Role of the semi-quinone free radical of the anti-tumour agent etoposide (VP-16-213) in the inactivation of single- and double-stranded ΦX174 DNA

D. R A Mans, J. Retel, J. M S Van Maanen, M. V M Lafleur, M. A. Van Schaik, H. M. Pinedo, J. Lankelma

Research output: Contribution to journalArticlepeer-review

Abstract

The mechanism of action of the anti-tumour agent etoposide (VP-16-213) could involve in bioactivation to metabolites which can damage DNA. Active metabolites of etoposide, generated in vitro, are the 3',4'-dihydroxy-derivative (catechol) and its oxidation product, the ortho-quinone. The conversion of the catechol into the ortho-quinone (and vice versa) proceeds via formation of a semi-quinone free radical.
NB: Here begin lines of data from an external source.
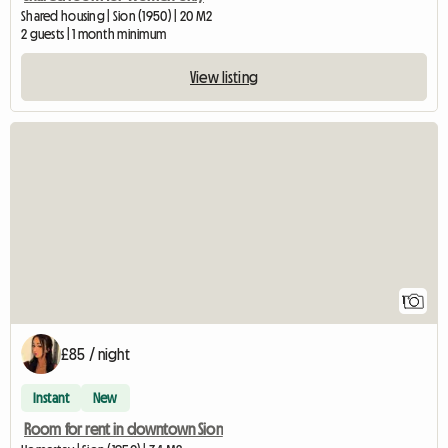
Shared housing | Sion (1950) | 20 M2
2 guests | 1 month minimum
View listing
View full listing
1
£85 / night
Instant
New
Room for rent in downtown Sion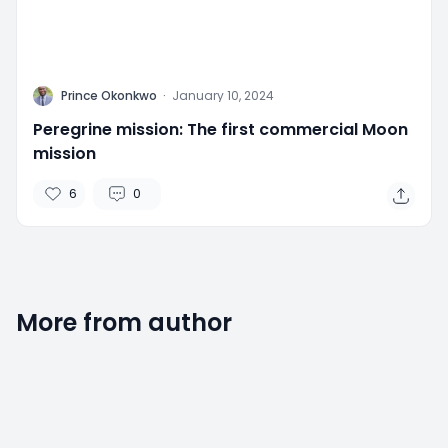
P
Prince Okonkwo
·
January 10, 2024
Peregrine mission: The first commercial Moon
mission
6
0
More from author
2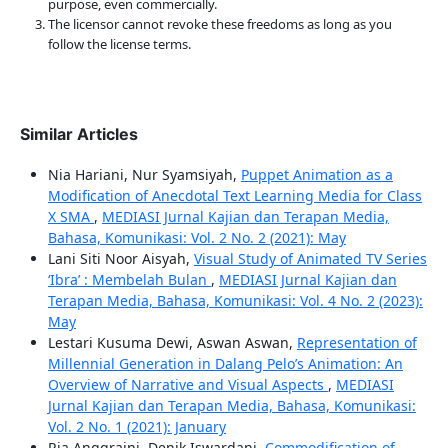
purpose, even commercially.
The licensor cannot revoke these freedoms as long as you
follow the license terms.
Similar Articles
Nia Hariani, Nur Syamsiyah,
Puppet Animation as a
Modification of Anecdotal Text Learning Media for Class
X SMA
,
MEDIASI Jurnal Kajian dan Terapan Media,
Bahasa, Komunikasi: Vol. 2 No. 2 (2021): May
Lani Siti Noor Aisyah,
Visual Study of Animated TV Series
‘Ibra’ : Membelah Bulan
,
MEDIASI Jurnal Kajian dan
Terapan Media, Bahasa, Komunikasi: Vol. 4 No. 2 (2023):
May
Lestari Kusuma Dewi, Aswan Aswan,
Representation of
Millennial Generation in Dalang Pelo’s Animation: An
Overview of Narrative and Visual Aspects
,
MEDIASI
Jurnal Kajian dan Terapan Media, Bahasa, Komunikasi:
Vol. 2 No. 1 (2021): January
Ria Anggraini, Denik Iswardani,
Commodification of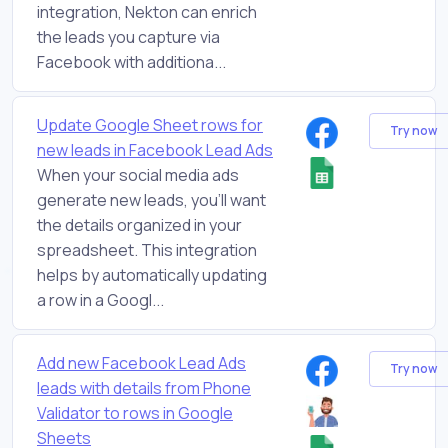
integration, Nekton can enrich
the leads you capture via
Facebook with additiona...
Update Google Sheet rows for
Try now
new leads in Facebook Lead Ads
When your social media ads
generate new leads, you'll want
the details organized in your
spreadsheet. This integration
helps by automatically updating
a row in a Googl...
Add new Facebook Lead Ads
Try now
leads with details from Phone
Validator to rows in Google
Sheets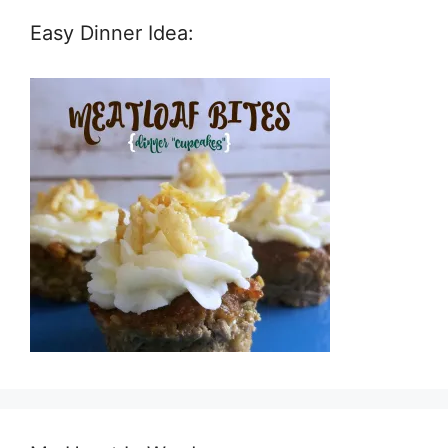
Easy Dinner Idea: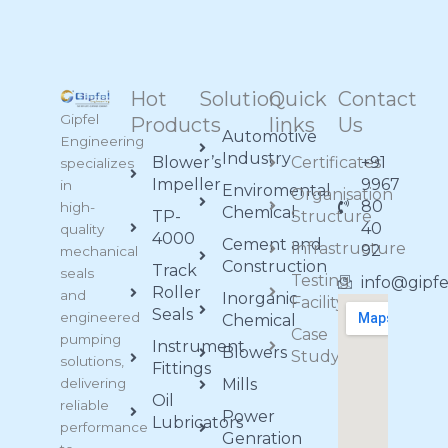
Hot
Solution
Quick
Contact
Gipfel
Products
links
Us
Automotive
Engineering
Industry
Blower’s
Certificates
+91
specializes
Impeller
9967
in
Enviromental
Organisation
80
high-
Chemical
TP-
Structure
40
quality
4000
Cement and
Infrastructure
92
mechanical
Construction
Track
seals
Testing
info@gipf
Roller
and
Inorganic
Facility
Seals
engineered
Chemical
Case
pumping
Instrument
Blowers
Study
solutions,
Fittings
delivering
Mills
Oil
reliable
Power
Lubricators
performance
Genration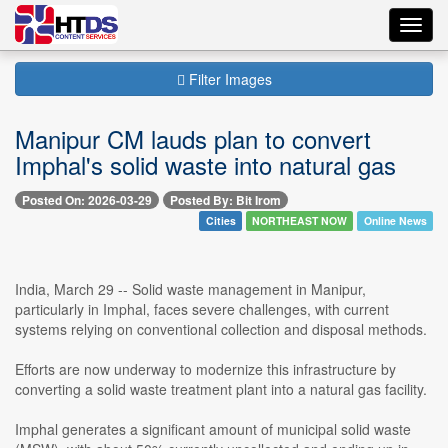
Toggl
navig
Filter Images
Manipur CM lauds plan to convert
Imphal's solid waste into natural gas
Posted On: 2026-03-29
Posted By: Bit Irom
Cities
NORTHEAST NOW
Online News
India, March 29 -- Solid waste management in Manipur,
particularly in Imphal, faces severe challenges, with current
systems relying on conventional collection and disposal methods.
Efforts are now underway to modernize this infrastructure by
converting a solid waste treatment plant into a natural gas facility.
Imphal generates a significant amount of municipal solid waste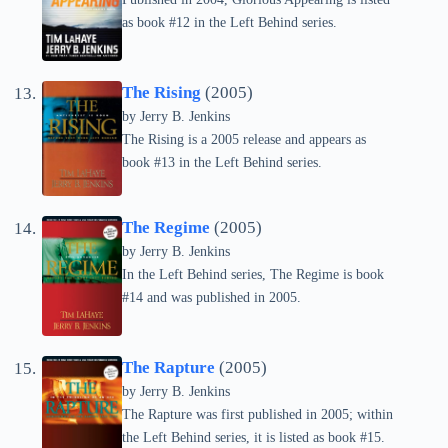
as book #12 in the Left Behind series.
The Rising
(2005)
by Jerry B. Jenkins
The Rising is a 2005 release and appears as
book #13 in the Left Behind series.
The Regime
(2005)
by Jerry B. Jenkins
In the Left Behind series, The Regime is book
#14 and was published in 2005.
The Rapture
(2005)
by Jerry B. Jenkins
The Rapture was first published in 2005; within
the Left Behind series, it is listed as book #15.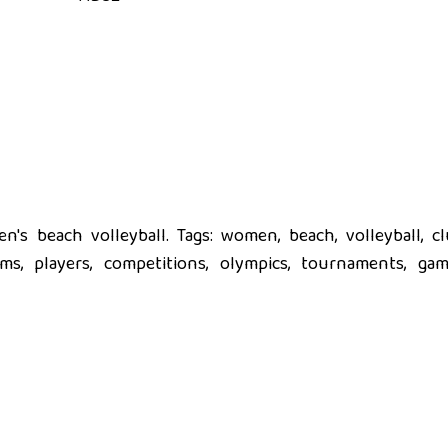
's beach volleyball. Tags: women, beach, volleyball, cl
eams, players, competitions, olympics, tournaments, gam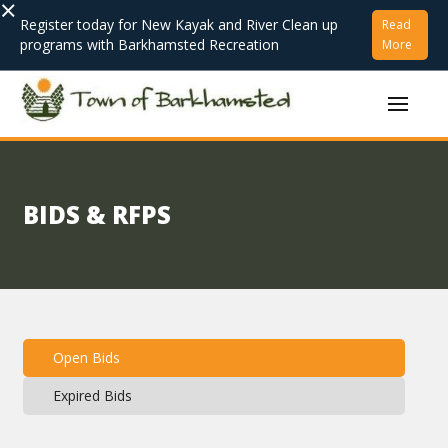
×
Register today for New Kayak and River Clean up
Read
programs with Barkhamsted Recreation
More
BIDS & RFPS
Open Bids
Expired Bids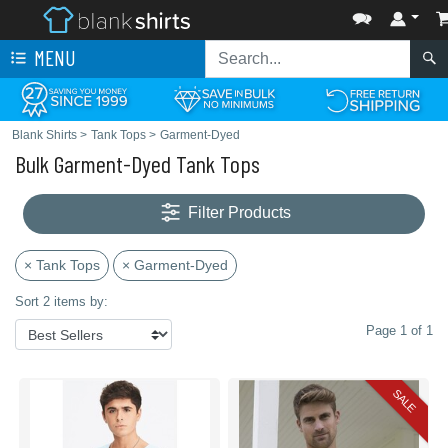
MENU
Blank Shirts
>
Tank Tops
>
Garment-Dyed
Bulk Garment-Dyed Tank Tops
Filter Products
× Tank Tops
× Garment-Dyed
Sort 2 items by:
Page 1 of 1
SALE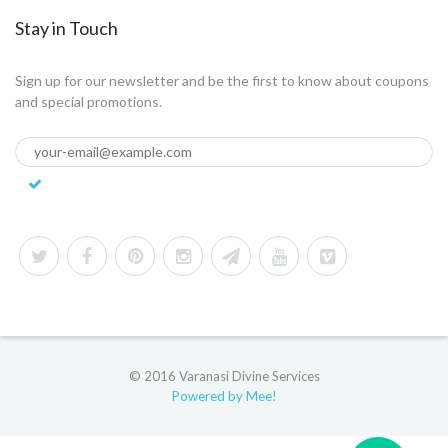
Stay in Touch
Sign up for our newsletter and be the first to know about coupons
and special promotions.
© 2016 Varanasi Divine Services
Powered by Mee!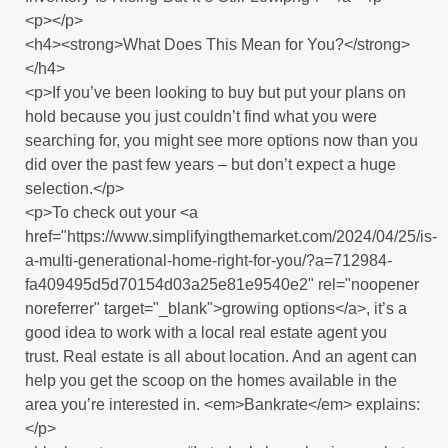
<p></p>
<h4><strong>What Does This Mean for You?</strong>
</h4>
<p>If you’ve been looking to buy but put your plans on
hold because you just couldn’t find what you were
searching for, you might see more options now than you
did over the past few years – but don’t expect a huge
selection.</p>
<p>To check out your <a
href="https://www.simplifyingthemarket.com/2024/04/25/is-
a-multi-generational-home-right-for-you/?a=712984-
fa409495d5d70154d03a25e81e9540e2" rel="noopener
noreferrer" target="_blank">growing options</a>, it’s a
good idea to work with a local real estate agent you
trust. Real estate is all about location. And an agent can
help you get the scoop on the homes available in the
area you’re interested in. <em>Bankrate</em> explains:
</p>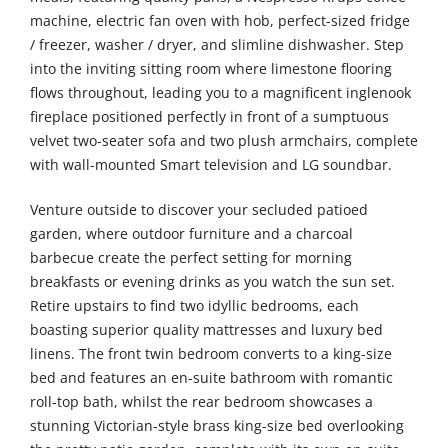
machine, electric fan oven with hob, perfect-sized fridge
/ freezer, washer / dryer, and slimline dishwasher. Step
into the inviting sitting room where limestone flooring
flows throughout, leading you to a magnificent inglenook
fireplace positioned perfectly in front of a sumptuous
velvet two-seater sofa and two plush armchairs, complete
with wall-mounted Smart television and LG soundbar.
Venture outside to discover your secluded patioed
garden, where outdoor furniture and a charcoal
barbecue create the perfect setting for morning
breakfasts or evening drinks as you watch the sun set.
Retire upstairs to find two idyllic bedrooms, each
boasting superior quality mattresses and luxury bed
linens. The front twin bedroom converts to a king-size
bed and features an en-suite bathroom with romantic
roll-top bath, whilst the rear bedroom showcases a
stunning Victorian-style brass king-size bed overlooking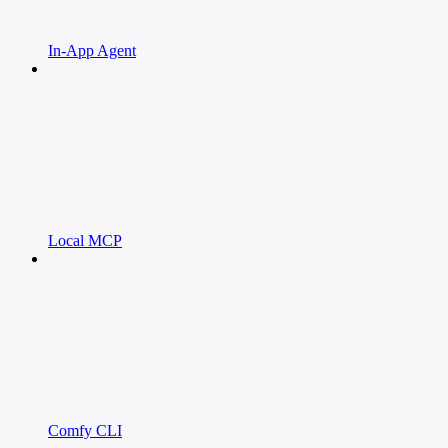
In-App Agent
Local MCP
Comfy CLI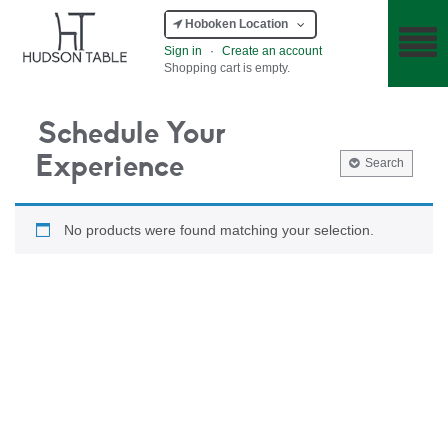
Hoboken Location
Sign in
·
Create an account
Shopping cart is empty.
Schedule Your
Experience
Search
No products were found matching your selection.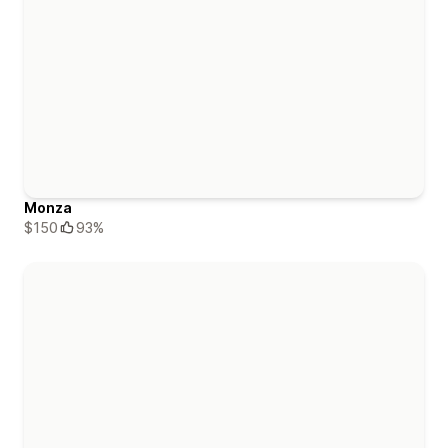
Monza
$150
93%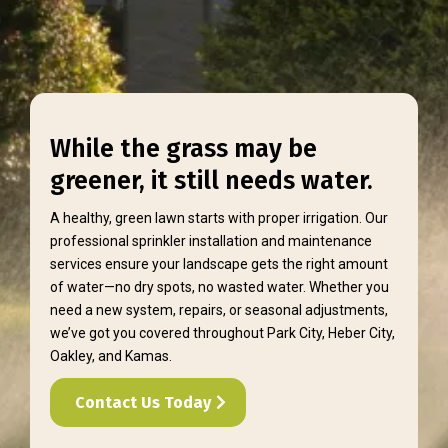
While the grass may be
greener, it still needs water.
A healthy, green lawn starts with proper irrigation. Our
professional sprinkler installation and maintenance
services ensure your landscape gets the right amount
of water—no dry spots, no wasted water. Whether you
need a new system, repairs, or seasonal adjustments,
we’ve got you covered throughout Park City, Heber City,
Oakley, and Kamas.
Contact Us Today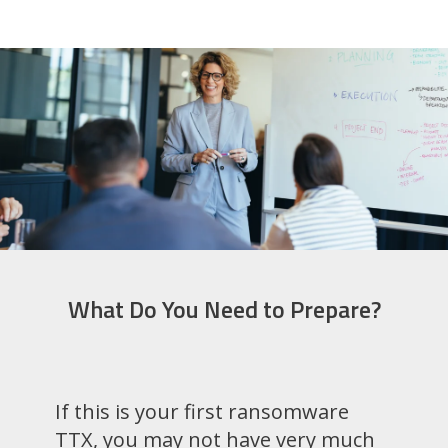
What Do You Need to Prepare?
If this is your first ransomware
TTX, you may not have very much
We investigated the role of this radical species in the inactivation of biologically active single- (ss) and double stranded (RF ΦX174 DNA. Since the formation of semi-quinone free radicals from the ortho-quinone of etoposide is pH dependent, experiments were performed, in which the ortho-quinone was incubated at pH 4, 7.4 and ≥9. ESR measurements showed no formation of radical species from the ortho-quinone at pH 4, but an increased rate of generation of the primary semi-quinone free radical at pH values 7.4 to 10; at still higher pH values a secondary semi-quinone free radical was produced. HPLC analyses demonstrated chemical stability of the ortho-quine at pH 4, but an accelerated decay was observed when the pH was elevated from 7.4 to 9, with its concomitant conversion into more polar components and into the catechol of etoposide. Ss ΦX174 DNA, exposed to the ortho-quinone, was inactivated at an increasing rate at pH values increasing from 4 to 7.4 and subsequently to 9. RF ΦX174 DNA was only significantly inactivated in incubations with the ortho-quinone at pH 4, not at pH values 7.4 and 9. From these data it is concluded that the primary semi-quinone free radical of etoposide may to a great extent be responsible for the ortho-quinone-induced ss ΦX174 DNA inactivation, but that this radical species is not lethal towards RF ΦX174 DNA.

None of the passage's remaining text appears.